A tudo isso há ainda a somar o contexto pandémico, que tem mantido os adeptos longe dos jogos. E isso, por incrível que pareça, tem sido benéfico para o grupo, não apenas porque o mantém à margem do conflito entre o Conselho de Administração e as claques, que tantas vezes transformou os jogadores em sacos de pancada, mas também porque permite que os miúdos cresçam sem tanta pressão. Não sou defensor de redomas para o talento, acho que um craque será sempre um craque, com aplausos ou assobios, mas também sei que muitas vezes a pressão conduz a más decisões. O que está aqui em causa não é a sobreproteção dos jogadores, que têm mais é de ter estômago para ouvir uns assobios e uns cânticos mais duros – ainda que preferencialmente num grupo com referências que este não tem, devido à falta de vitórias recentes. O que está aqui em causa é a capacidade para uma equipa tão jovem ser fiel ao plano quando as coisas correm pior e de fora vêm incentivos ao desrespeito. Li por aí e sinto-me tentado a concordar que nunca o Sporting teria, por exemplo, virado o jogo com o Gil Vicente se houvesse adeptos nas bancadas, porque à enésima tentativa de fazer “campo grande”, jogando com o guarda-redes para chamar o adversário e surpreendê-lo depois com espaço na frente, chegariam os assobios e os tais cânticos e o que se seguiria era um chutão na frente sem critério e a perda de bola.

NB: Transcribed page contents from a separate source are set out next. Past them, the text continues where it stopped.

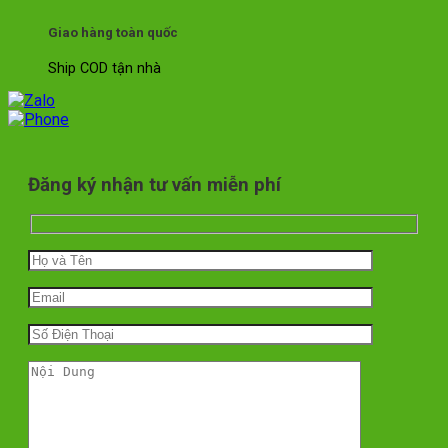
Giao hàng toàn quốc
Ship COD tận nhà
Đăng ký nhận tư vấn miễn phí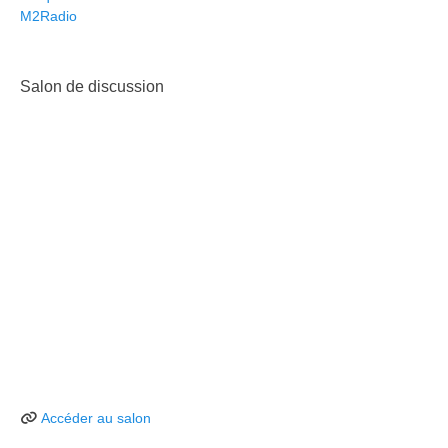
M2Radio
Salon de discussion
Accéder au salon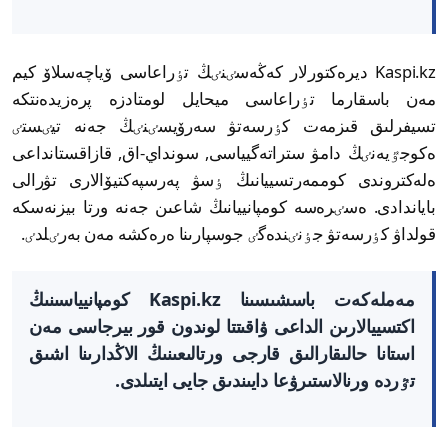
Kaspi.kz ديرەكتورلار كەڭەسٸنٸڭ تٶراعاسى ۆياچەسلاۆ كيم
مەن باسقارما تٶراعاسى ميحايل لومتادزە پرەزيدەنتكە
تسيفرلىق قىزمەت كٶرسەتۋ سەرۆيسٸنٸڭ جەنە تيٸستٸ
ەكوجٷيەنٸڭ دامۋ ستراتەگيياسى, سونداي-اق, قازاقستانداعى
ەلەكتروندى كوممەرتسييانىڭ ٶسۋ پەرسپەكتيۆالارى تۋرالى
باياندادى. ەسٸرەسە كومپانييانىڭ شاعىن جەنە ورتا بيزنەسكە
قولداۋ كٶرسەتۋ جٶنٸندەگٸ جوسپارىنا ەرەكشە مەن بەرٸلدٸ.
مەملەكەت باسشىسىنا Kaspi.kz كومپانيياسىنىڭ
اكتسييالارىن الداعى ۋاقىتتا لوندون قور بيرجاسى مەن
استانا حالىقارالىق قارجى ورتالىعىنىڭ الاڭدارىنا اشىق
تٷردە ورنالاستىرۋعا دايىندىق جايى ايتىلدى.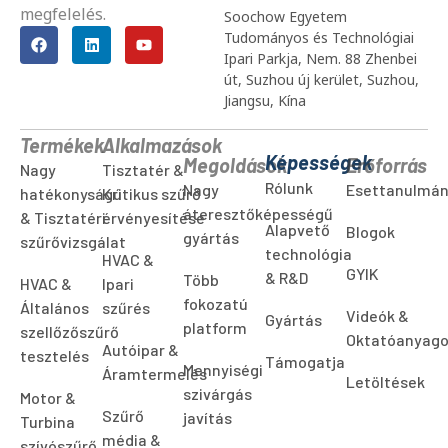
megfelelés.
Soochow Egyetem
Tudományos és Technológiai
Ipari Parkja, Nem. 88 Zhenbei
út, Suzhou új kerület, Suzhou,
Jiangsu, Kína
Termékek
Alkalmazások
Képességek
Megoldások
Erőforrás
Nagy
Tisztatér &
Rólunk
Nagy
Esettanulmá
hatékonyságú
Kritikus szűrő
áteresztőképességű
& Tisztatéri
érvényesítése
Alapvető
Blogok
gyártás
szűrővizsgálat
technológia
HVAC &
GYIK
& R&D
Több
HVAC &
Ipari
fokozatú
Általános
szűrés
Videók &
Gyártás
platform
szellőzőszűrő
Oktatóanyag
Autóipar &
tesztelés
Támogatja
Mennyiségi
Áramtermelés
Letöltések
szivárgás
Motor &
Szűrő
javítás
Turbina
média &
szívószűrő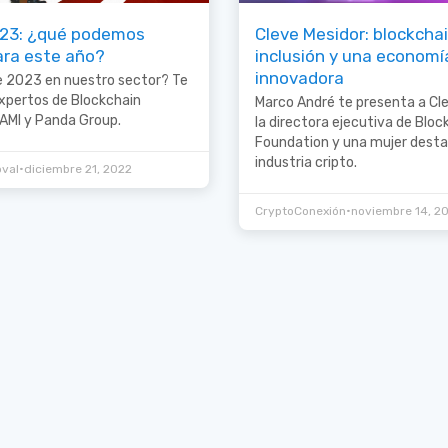
023: ¿qué podemos
Cleve Mesidor: blockchai
ara este año?
inclusión y una economí
innovadora
 2023 en nuestro sector? Te
xpertos de Blockchain
Marco André te presenta a Cle
AMI y Panda Group.
la directora ejecutiva de Bloc
Foundation y una mujer desta
industria cripto.
•
oval
diciembre 21, 2022
•
CryptoConexión
noviembre 14, 2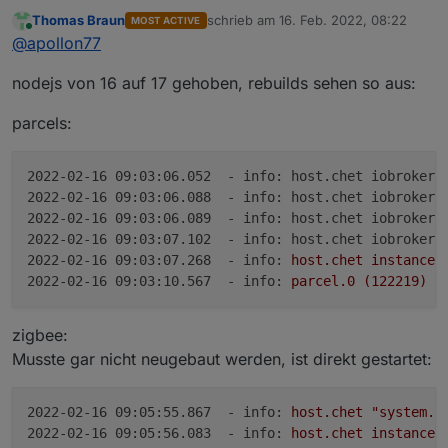
sollte dann direkt beim „ grossen“ rebuild mit gehen.
Thomas Braun
schrieb am
16. Feb. 2022, 08:22
MOST ACTIVE
zuletzt editiert von
Online
@
apollon77
nodejs von 16 auf 17 gehoben, rebuilds sehen so aus:
parcels:
2022-02-16 09:03:06.052  - info: host.chet iobroker 
2022-02-16 09:03:06.088  - info: host.chet iobroker 
2022-02-16 09:03:06.089  - info: host.chet iobroker 
2022-02-16 09:03:07.102  - info: host.chet iobroker 
2022-02-16 09:03:07.268  - info:
host.chet
instance
2022-02-16 09:03:10.567  - info:
parcel.0
(122219)
s
zigbee:
Musste gar nicht neugebaut werden, ist direkt gestartet:
2022-02-16 09:05:55.867  - info:
host.chet
"system.a
2022-02-16 09:05:56.083  - info:
host.chet
instance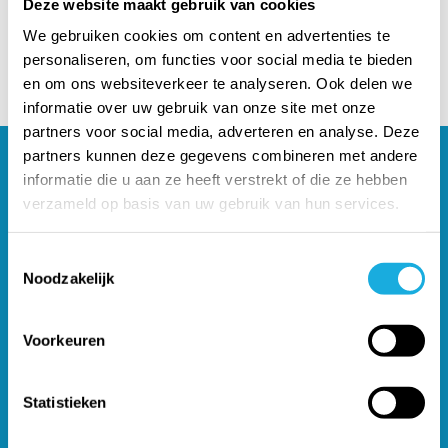
Deze website maakt gebruik van cookies
producten om meer informatie te vinden.
We gebruiken cookies om content en advertenties te
personaliseren, om functies voor social media te bieden
en om ons websiteverkeer te analyseren. Ook delen we
informatie over uw gebruik van onze site met onze
partners voor social media, adverteren en analyse. Deze
partners kunnen deze gegevens combineren met andere
informatie die u aan ze heeft verstrekt of die ze hebben
Klantenservice
verzameld op basis van uw gebruik van hun services.
Hulp nodig met uw bestelling? We kijken graag met u
mee!
Toestemmingsselectie
Noodzakelijk
Neem contact met ons op
Voorkeuren
Gratis verzending
(NL) vanaf €450,-
Service & Onderhoud
Statistieken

Rúben Amorim chegou a Alvalade em Março e fez onze jogos na Liga anterior. Nesses jogos, defrontou seis dos primeiros dez classificados – só lhe faltaram o FC Famalicão, o SC Braga e o Rio Ave, além do Sporting, naturalmente. Fez 21 pontos, a uma média de 1,90 que, se fosse transportada para as 34 jornadas, valeria, grosso modo, 65 pontos (64,90). São mais cinco do que fizeram, de facto, o Sporting e o SC Braga. Menos 12 que o Benfica e menos 17 que o FC Porto. A dúvida que persiste é quantos pontos valerão, no final desta época, os fatores que acima identifiquei. Creio que dificilmente anularão a diferença. Mas não tenho dúvidas de que este Sporting tem condições para ficar mais perto dos favoritos.